Medical Terms for Body Heat
In medicine, elevated body heat goes by several names depending on severity and cause. Pyrexia is the clinical term for fever, defined as an elevation of the body’s core temperature above its normal set point. The body deliberately raises its internal thermostat in response to infection or inflammation, so organ systems continue functioning normally at the higher temperature.
Hyperthermia is a separate condition where body temperature rises above 41°C (105.8°F) in an uncontrolled way. Unlike fever, the body’s thermostat hasn’t been reset. Instead, external heat exposure or excessive internal heat production overwhelms the body’s ability to cool itself. Hyperpyrexia describes exceptionally high fevers, also above 41°C, but caused by severe infections rather than environmental overheating. The distinction matters because fever and hyperthermia require very different responses.
Everyday Synonyms
Outside of science, people use dozens of words to describe heat. Merriam-Webster lists over 160 synonyms. The most direct substitutes are warmth and warmness when you’re talking about physical temperature. When heat is used metaphorically to describe intensity or emotion, common alternatives include fervor, passion, ardor, fire, and zeal. As a verb, “to heat” can be swapped with warm, toast, bake, roast, or scorch, each carrying a slightly different shade of meaning depending on how much heat is involved.

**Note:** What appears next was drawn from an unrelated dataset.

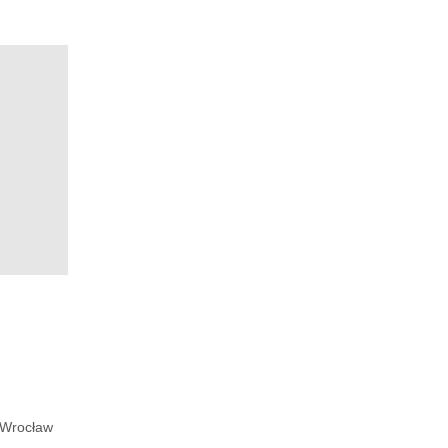
Wrocław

In weather and environmental science, the sun’s heat is often described as solar radiation or insolation (incoming solar radiation). The U.S. Department of Energy defines solar radiation as the electromagnetic radiation emitted by the sun, which can be captured and converted into useful forms of energy, including heat and electricity. So when a weather report mentions “intense solar radiation,” it’s really talking about the sun’s heat reaching Earth’s surface.